Sans doute, il existe plusieurs facteurs pour expliquer ce phénomène du rendement scolaire des filles au Bac C dans cette école privée et qu’il faudrait aborder dans études ultérieures pour nos chercheurs. C’est un exercice très difficile pour moi. Mais étant un ami de Hayba FM, j’ai voulu montrer à MSAM qu’il a tout faux sur toute la ligne quand il dit «Il est probable que des Amis de Hayba familiers de l'éducation hausseront les épaules en nous écrivant "vous êtes en retard, ce n'est pas étonnant, Directeur de mes deux, tu t'étonnes que les nanas soient plus calées en maths que les mecs ? Pfff !»

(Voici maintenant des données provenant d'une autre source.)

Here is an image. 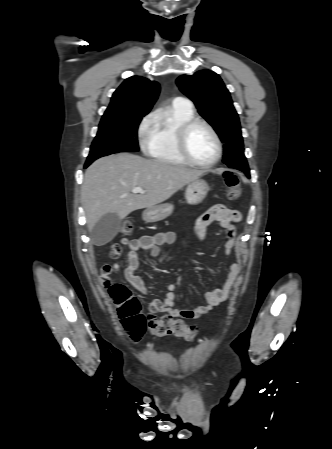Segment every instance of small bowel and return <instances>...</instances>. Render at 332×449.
Returning a JSON list of instances; mask_svg holds the SVG:
<instances>
[{
  "label": "small bowel",
  "mask_w": 332,
  "mask_h": 449,
  "mask_svg": "<svg viewBox=\"0 0 332 449\" xmlns=\"http://www.w3.org/2000/svg\"><path fill=\"white\" fill-rule=\"evenodd\" d=\"M242 215L238 210L230 209L223 204H216L202 213L195 224V233L198 240H203L207 228L212 223H218L225 231V254L230 256L236 245L237 228L236 224L241 221ZM177 238L171 232L157 233L152 236H143L138 239H122L121 242L128 246L127 267L124 270L125 279L140 293L147 294V287L142 278L135 274L139 268L140 250L150 252V257L155 259L160 253V248L164 245L174 244ZM120 269L117 263H106L101 268V282L104 286L111 284V275ZM240 265L232 262L225 276L222 286L209 290L204 294V304L190 310L174 308L175 283L167 284V293L164 299H154L149 304L148 312L150 318H155L158 314L168 313L173 317H183L185 319H198L208 314L214 307L227 299L240 272Z\"/></svg>",
  "instance_id": "small-bowel-1"
}]
</instances>
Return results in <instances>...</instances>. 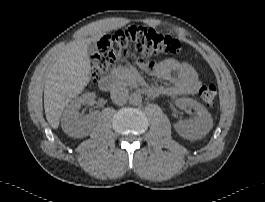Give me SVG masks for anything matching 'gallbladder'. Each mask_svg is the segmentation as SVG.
<instances>
[{"instance_id":"bac80fb5","label":"gallbladder","mask_w":265,"mask_h":202,"mask_svg":"<svg viewBox=\"0 0 265 202\" xmlns=\"http://www.w3.org/2000/svg\"><path fill=\"white\" fill-rule=\"evenodd\" d=\"M87 52L89 55H94L97 52V44L95 42H91L88 44Z\"/></svg>"}]
</instances>
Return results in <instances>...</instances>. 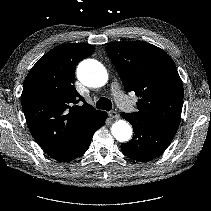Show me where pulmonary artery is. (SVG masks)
Masks as SVG:
<instances>
[{"instance_id":"obj_1","label":"pulmonary artery","mask_w":211,"mask_h":211,"mask_svg":"<svg viewBox=\"0 0 211 211\" xmlns=\"http://www.w3.org/2000/svg\"><path fill=\"white\" fill-rule=\"evenodd\" d=\"M111 92L120 108L126 110L130 106L129 99L123 94L118 83L112 84Z\"/></svg>"}]
</instances>
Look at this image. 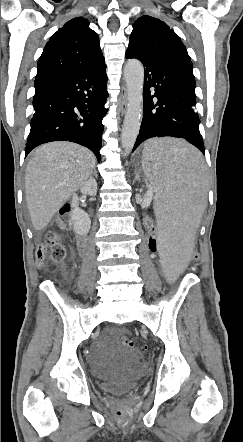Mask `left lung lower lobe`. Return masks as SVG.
Returning a JSON list of instances; mask_svg holds the SVG:
<instances>
[{
	"mask_svg": "<svg viewBox=\"0 0 243 442\" xmlns=\"http://www.w3.org/2000/svg\"><path fill=\"white\" fill-rule=\"evenodd\" d=\"M126 58L144 65L143 119L133 151L152 137L184 138L203 154L204 143L195 112V77L192 67L139 52L129 46Z\"/></svg>",
	"mask_w": 243,
	"mask_h": 442,
	"instance_id": "0a47b994",
	"label": "left lung lower lobe"
}]
</instances>
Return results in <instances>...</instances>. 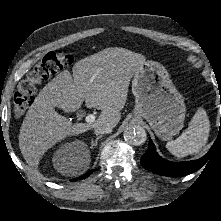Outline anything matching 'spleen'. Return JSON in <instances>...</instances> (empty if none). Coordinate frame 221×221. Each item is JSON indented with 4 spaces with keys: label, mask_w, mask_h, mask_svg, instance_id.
<instances>
[{
    "label": "spleen",
    "mask_w": 221,
    "mask_h": 221,
    "mask_svg": "<svg viewBox=\"0 0 221 221\" xmlns=\"http://www.w3.org/2000/svg\"><path fill=\"white\" fill-rule=\"evenodd\" d=\"M210 121L206 110L198 108L189 127L176 140L168 142L166 148L177 157L198 153L207 143Z\"/></svg>",
    "instance_id": "spleen-1"
}]
</instances>
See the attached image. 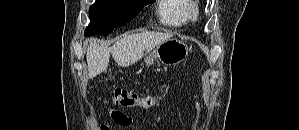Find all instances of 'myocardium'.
I'll use <instances>...</instances> for the list:
<instances>
[{"instance_id":"f54148a6","label":"myocardium","mask_w":299,"mask_h":130,"mask_svg":"<svg viewBox=\"0 0 299 130\" xmlns=\"http://www.w3.org/2000/svg\"><path fill=\"white\" fill-rule=\"evenodd\" d=\"M198 16V8L196 5H190L189 10H188V17L191 20H196Z\"/></svg>"}]
</instances>
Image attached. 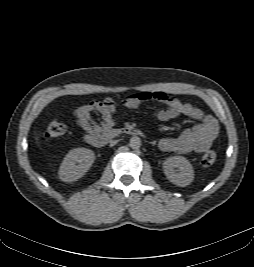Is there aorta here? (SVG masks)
Instances as JSON below:
<instances>
[{"label":"aorta","mask_w":254,"mask_h":267,"mask_svg":"<svg viewBox=\"0 0 254 267\" xmlns=\"http://www.w3.org/2000/svg\"><path fill=\"white\" fill-rule=\"evenodd\" d=\"M129 146L132 149H138L141 146V139L138 136H133L130 139Z\"/></svg>","instance_id":"obj_1"}]
</instances>
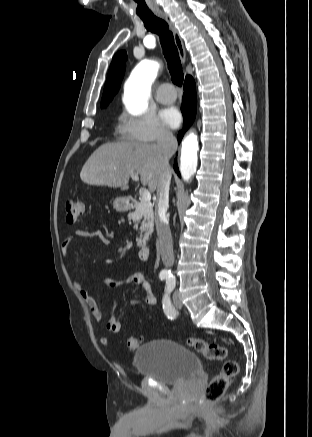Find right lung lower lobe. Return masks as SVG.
<instances>
[{
  "label": "right lung lower lobe",
  "instance_id": "obj_1",
  "mask_svg": "<svg viewBox=\"0 0 312 437\" xmlns=\"http://www.w3.org/2000/svg\"><path fill=\"white\" fill-rule=\"evenodd\" d=\"M196 108H197V98H196V88H195V81L191 76H186L185 83H184V95L182 100V113L184 117V130L181 131L178 134V142L180 143L183 132H185L190 125L193 123L196 115ZM174 169L179 173L178 166L176 164V161L174 162Z\"/></svg>",
  "mask_w": 312,
  "mask_h": 437
}]
</instances>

En somme, je pense que «61% de filles dans la classe de Terminale la plus performante du pays vaut beaucoup mieux qu’un simple commentaire dans Snapchat. C’est un phénomène très sérieux qui mérite que des études scientifiques soient réalisées pour élucider ce phénomène sociologique.

Je m’excuse de la longueur de mon texte. Mais je n’avais pas le choix. Peut-être si j’ai un peu de temps, je vais essayer de répondre à d’autres questions que MSAM a soulevé à la fin de son post.